Begin at the line below that has "un podcast, un" and stop after the line that has "Avec un filtre". Please restate only those lines, word for word.
——————————
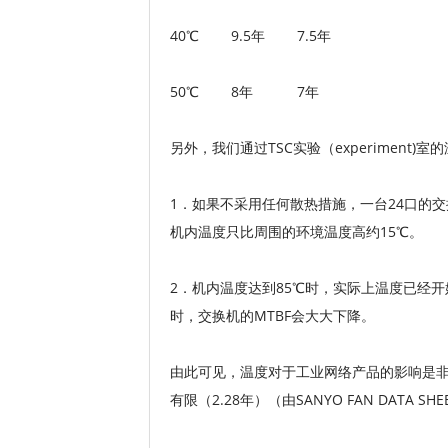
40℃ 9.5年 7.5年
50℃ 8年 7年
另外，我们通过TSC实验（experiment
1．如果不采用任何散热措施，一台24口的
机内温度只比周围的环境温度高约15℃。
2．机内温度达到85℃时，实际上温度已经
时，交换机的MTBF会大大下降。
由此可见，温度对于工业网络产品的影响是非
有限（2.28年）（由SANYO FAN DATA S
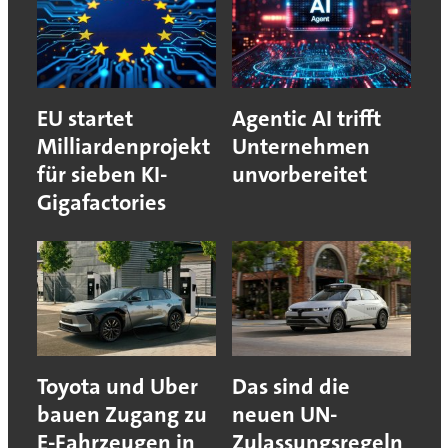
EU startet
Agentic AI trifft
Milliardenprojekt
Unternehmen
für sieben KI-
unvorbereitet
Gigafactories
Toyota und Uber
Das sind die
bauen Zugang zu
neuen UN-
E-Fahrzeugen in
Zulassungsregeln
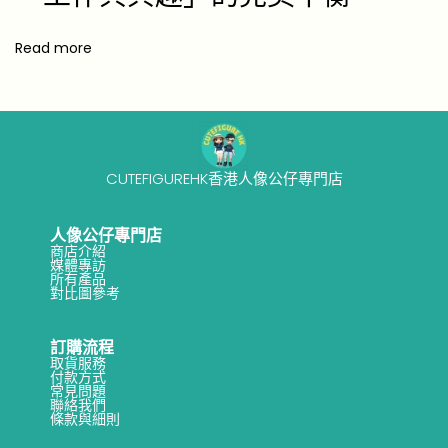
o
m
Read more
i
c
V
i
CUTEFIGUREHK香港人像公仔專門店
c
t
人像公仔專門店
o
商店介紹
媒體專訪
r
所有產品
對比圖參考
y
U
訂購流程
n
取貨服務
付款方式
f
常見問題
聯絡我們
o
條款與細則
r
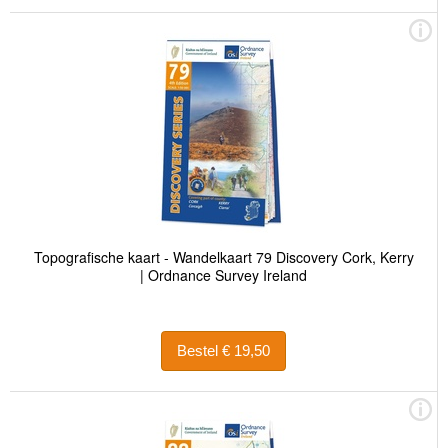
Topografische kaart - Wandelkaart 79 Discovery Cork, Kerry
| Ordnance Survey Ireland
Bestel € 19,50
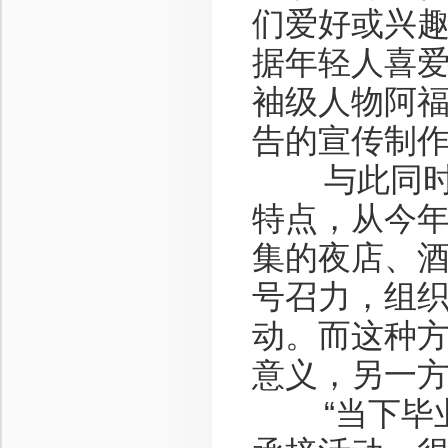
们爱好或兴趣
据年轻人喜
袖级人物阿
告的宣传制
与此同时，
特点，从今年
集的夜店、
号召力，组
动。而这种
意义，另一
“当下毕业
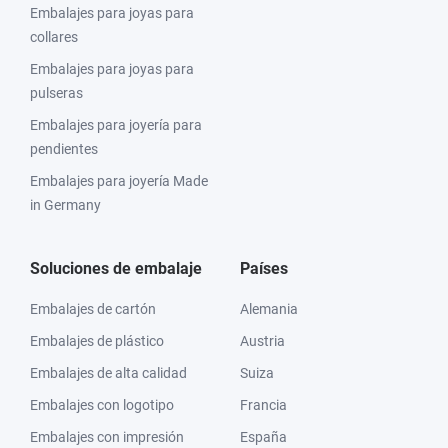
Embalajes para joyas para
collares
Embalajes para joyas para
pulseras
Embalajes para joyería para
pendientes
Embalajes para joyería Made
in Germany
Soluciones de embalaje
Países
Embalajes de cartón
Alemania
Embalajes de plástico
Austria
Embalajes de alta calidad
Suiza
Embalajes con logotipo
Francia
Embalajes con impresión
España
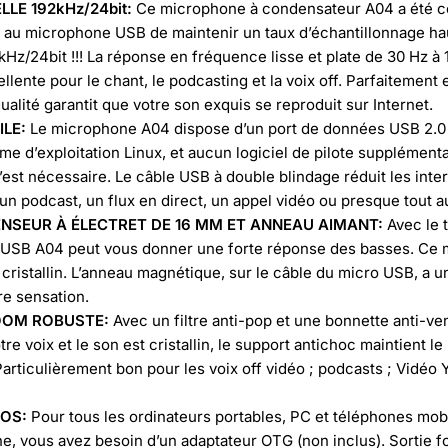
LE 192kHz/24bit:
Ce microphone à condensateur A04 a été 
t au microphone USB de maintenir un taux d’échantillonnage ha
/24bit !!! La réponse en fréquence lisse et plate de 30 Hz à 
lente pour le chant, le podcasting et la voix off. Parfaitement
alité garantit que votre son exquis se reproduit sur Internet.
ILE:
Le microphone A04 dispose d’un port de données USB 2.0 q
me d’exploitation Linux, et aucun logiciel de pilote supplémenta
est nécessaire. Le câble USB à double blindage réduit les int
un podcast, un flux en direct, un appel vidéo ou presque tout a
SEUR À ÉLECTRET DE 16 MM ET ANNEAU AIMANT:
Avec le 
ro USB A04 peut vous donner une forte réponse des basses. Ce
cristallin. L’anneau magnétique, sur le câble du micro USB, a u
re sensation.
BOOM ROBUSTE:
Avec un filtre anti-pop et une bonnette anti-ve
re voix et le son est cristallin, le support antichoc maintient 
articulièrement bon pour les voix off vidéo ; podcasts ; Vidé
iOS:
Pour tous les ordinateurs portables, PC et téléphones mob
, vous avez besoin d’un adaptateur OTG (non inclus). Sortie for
——————————
» **Solution for this task**:
un podcast, un flux en direct, un appel vidéo ou presque tout a
SEUR À ÉLECTRET DE 16 MM ET ANNEAU AIMANT:
Avec le 
ro USB A04 peut vous donner une forte réponse des basses. Ce
cristallin. L’anneau magnétique, sur le câble du micro USB, a u
re sensation.
BOOM ROBUSTE:
Avec un filtre anti-pop et une bonnette anti-ve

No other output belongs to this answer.